"...and conclude, for the thousandth time, what a wild and blessed gift,
What a bloody and magical machine it is, what a slather of stories,
What an endless thicket! You really and truly could be issued fifty
Lifetimes and spend each of them addled and muddled in wonder
And never understand or even see more than a corner of the cloak."
-Brian Doyle, from A Corner of The Cloak
We're definitely in a different world than our Wallingfords and Greenlakes of yore. A trip to Starbucks becomes a mini-UN meeting as I am surrounded on all glorious sides by Eritrean women with gorgeous scarves, old black men playing chess and tipping their hats at girls who walk past with espresso, the occasional lost-looking Latino teenager, sweet-faced retired Asian couples with matching sweaters, perky Garfield students with braids and magenta tennis shoes... the faces hold stories, and the lips are more willing to speak them to a stranger.
In the parking lot, inevitably, Omar comes to sell me incense. "It's handmade, home-made, it's only a dollar!" he encourages me, his hands reaching from his pristine alabaster robes to extend an offering of his wares. "I'm allergic, remember, Omar?" (This is only a small white lie.
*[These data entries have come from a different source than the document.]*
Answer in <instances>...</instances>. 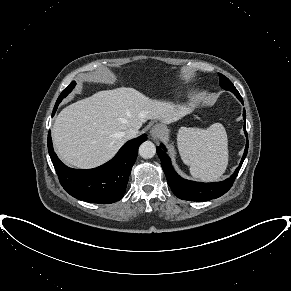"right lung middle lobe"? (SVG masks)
<instances>
[{"label": "right lung middle lobe", "mask_w": 291, "mask_h": 291, "mask_svg": "<svg viewBox=\"0 0 291 291\" xmlns=\"http://www.w3.org/2000/svg\"><path fill=\"white\" fill-rule=\"evenodd\" d=\"M75 85H76V82L73 81V82L70 83V85L67 88H65L62 91V93L60 94V96L58 97V99L56 101L55 107L53 109V113L56 111L59 103L72 91V89L75 87Z\"/></svg>", "instance_id": "1"}]
</instances>
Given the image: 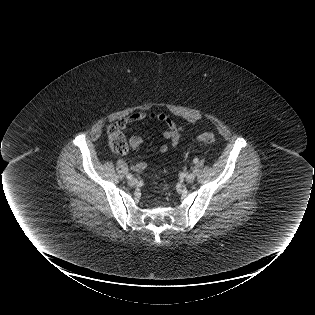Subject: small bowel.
Returning <instances> with one entry per match:
<instances>
[{
    "label": "small bowel",
    "instance_id": "1",
    "mask_svg": "<svg viewBox=\"0 0 315 315\" xmlns=\"http://www.w3.org/2000/svg\"><path fill=\"white\" fill-rule=\"evenodd\" d=\"M145 120H157L164 125L163 136L169 141V146L166 144H161L158 148L160 153H166L169 149H178L181 142L184 129L177 125L171 117L164 113H150L139 111L132 113L119 121L123 129L127 124L137 123ZM143 143V139L139 135H133L129 139V144L132 150H138ZM133 170L136 172H142L146 168L145 162H137L132 166Z\"/></svg>",
    "mask_w": 315,
    "mask_h": 315
}]
</instances>
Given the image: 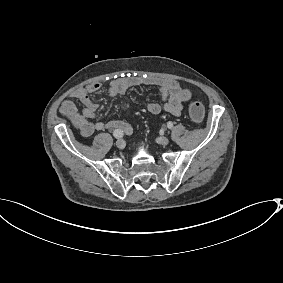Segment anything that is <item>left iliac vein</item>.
I'll use <instances>...</instances> for the list:
<instances>
[{"instance_id": "left-iliac-vein-1", "label": "left iliac vein", "mask_w": 283, "mask_h": 283, "mask_svg": "<svg viewBox=\"0 0 283 283\" xmlns=\"http://www.w3.org/2000/svg\"><path fill=\"white\" fill-rule=\"evenodd\" d=\"M156 140H157V143L164 145V146L169 143V139L165 136L158 137Z\"/></svg>"}]
</instances>
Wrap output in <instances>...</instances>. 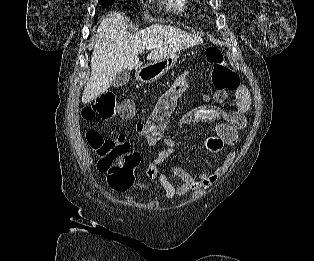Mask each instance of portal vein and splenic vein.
I'll return each instance as SVG.
<instances>
[{"mask_svg": "<svg viewBox=\"0 0 314 261\" xmlns=\"http://www.w3.org/2000/svg\"><path fill=\"white\" fill-rule=\"evenodd\" d=\"M143 49H145V48H143ZM146 49L148 50V49H150L149 47H146Z\"/></svg>", "mask_w": 314, "mask_h": 261, "instance_id": "portal-vein-and-splenic-vein-1", "label": "portal vein and splenic vein"}]
</instances>
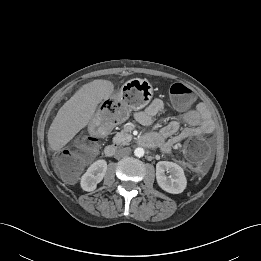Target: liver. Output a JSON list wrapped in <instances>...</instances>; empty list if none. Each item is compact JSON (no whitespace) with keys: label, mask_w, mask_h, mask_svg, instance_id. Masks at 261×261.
Listing matches in <instances>:
<instances>
[{"label":"liver","mask_w":261,"mask_h":261,"mask_svg":"<svg viewBox=\"0 0 261 261\" xmlns=\"http://www.w3.org/2000/svg\"><path fill=\"white\" fill-rule=\"evenodd\" d=\"M114 85L108 80H94L84 84L58 111L48 130V143L59 151L93 118L98 104L109 98Z\"/></svg>","instance_id":"liver-1"}]
</instances>
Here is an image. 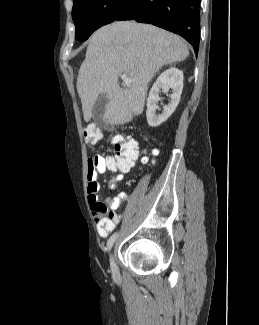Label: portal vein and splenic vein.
Returning <instances> with one entry per match:
<instances>
[{
  "label": "portal vein and splenic vein",
  "mask_w": 259,
  "mask_h": 325,
  "mask_svg": "<svg viewBox=\"0 0 259 325\" xmlns=\"http://www.w3.org/2000/svg\"><path fill=\"white\" fill-rule=\"evenodd\" d=\"M121 79L125 84H129L133 81L129 77H127V75H121Z\"/></svg>",
  "instance_id": "1"
}]
</instances>
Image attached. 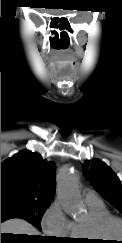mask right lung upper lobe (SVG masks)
Here are the masks:
<instances>
[{
	"label": "right lung upper lobe",
	"instance_id": "obj_1",
	"mask_svg": "<svg viewBox=\"0 0 122 243\" xmlns=\"http://www.w3.org/2000/svg\"><path fill=\"white\" fill-rule=\"evenodd\" d=\"M55 164L36 152L20 151L1 164V196L50 201L55 194Z\"/></svg>",
	"mask_w": 122,
	"mask_h": 243
}]
</instances>
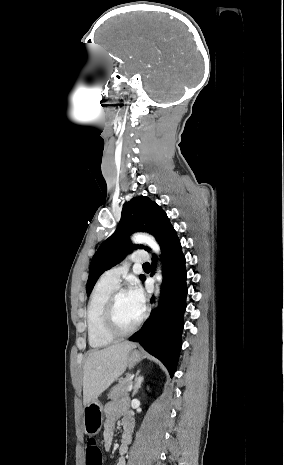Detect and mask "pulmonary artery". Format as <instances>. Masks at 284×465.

I just despise the scent of incense because it reminds me of middle school, when my theater friends wore too much black eyeliner and listened to grungy music, and I secretly wanted to listen to R&B and throw everyone's blown-glass incense holders out the window) He backs away instantly. "Baby, baby, I would never want to do anything to hurt a woman like you! You are so beautiful." (Flowery prose that leads me to wonder if it's not just incense that Omar lights at home...) "Oh, thank you Omar, I hope business is good today!" I hop into my car to arrange my coffee and my files and my sanity before work, and Omar taps on the hood to call through the windshield, "Because of you, I WILL have a great day."
Our first Saturday in the new dream house, Dower and I abandoned all the moving boxes and went on a walk. It was all I could do to drag my exhausted body through the neighborhood but I was revived by the echoing ululations of what sounded like a party-- a big one-- and we followed the billowing smoke through the sidewalks. As it turns out, Ethiopian churches really do know how to party. A few hundred beautiful people (what is UP with East African bone structure? Could they be any more perfect?!) were chanting, dancing, and celebrating a holiday that was unknown to me (I have since looked it up, and let me just say that Meskel sounds WAY more fun than Labor Day). I was pretty thrilled when I realized we were about three blocks from my new house, and hoped the smoke would sweep its way over our rooftop to impart some of its intrigue on our home too.
But ok, the neighborhood is a little hood. Frank's friend got shot in the middle of someone else's drug deal at Parnell's, the corner store 2 blocks up from us. Our landlord chastises us for not keeping every lock firmly secured on the gate to our yard. Hardly a week goes by without witnessing some dude getting apprehended by the po-po, or hearing some racially charged argument at Subway, but there is nothing boring about living between MLK and Jackson and Rainier. And really, no matter where you live or what you do with the long hours that create a day, is there any substitute for wonder at the world, for seeing new constellations under every leaf and fully expecting beauty and strangeness to leap out from every corner and catch you off guard?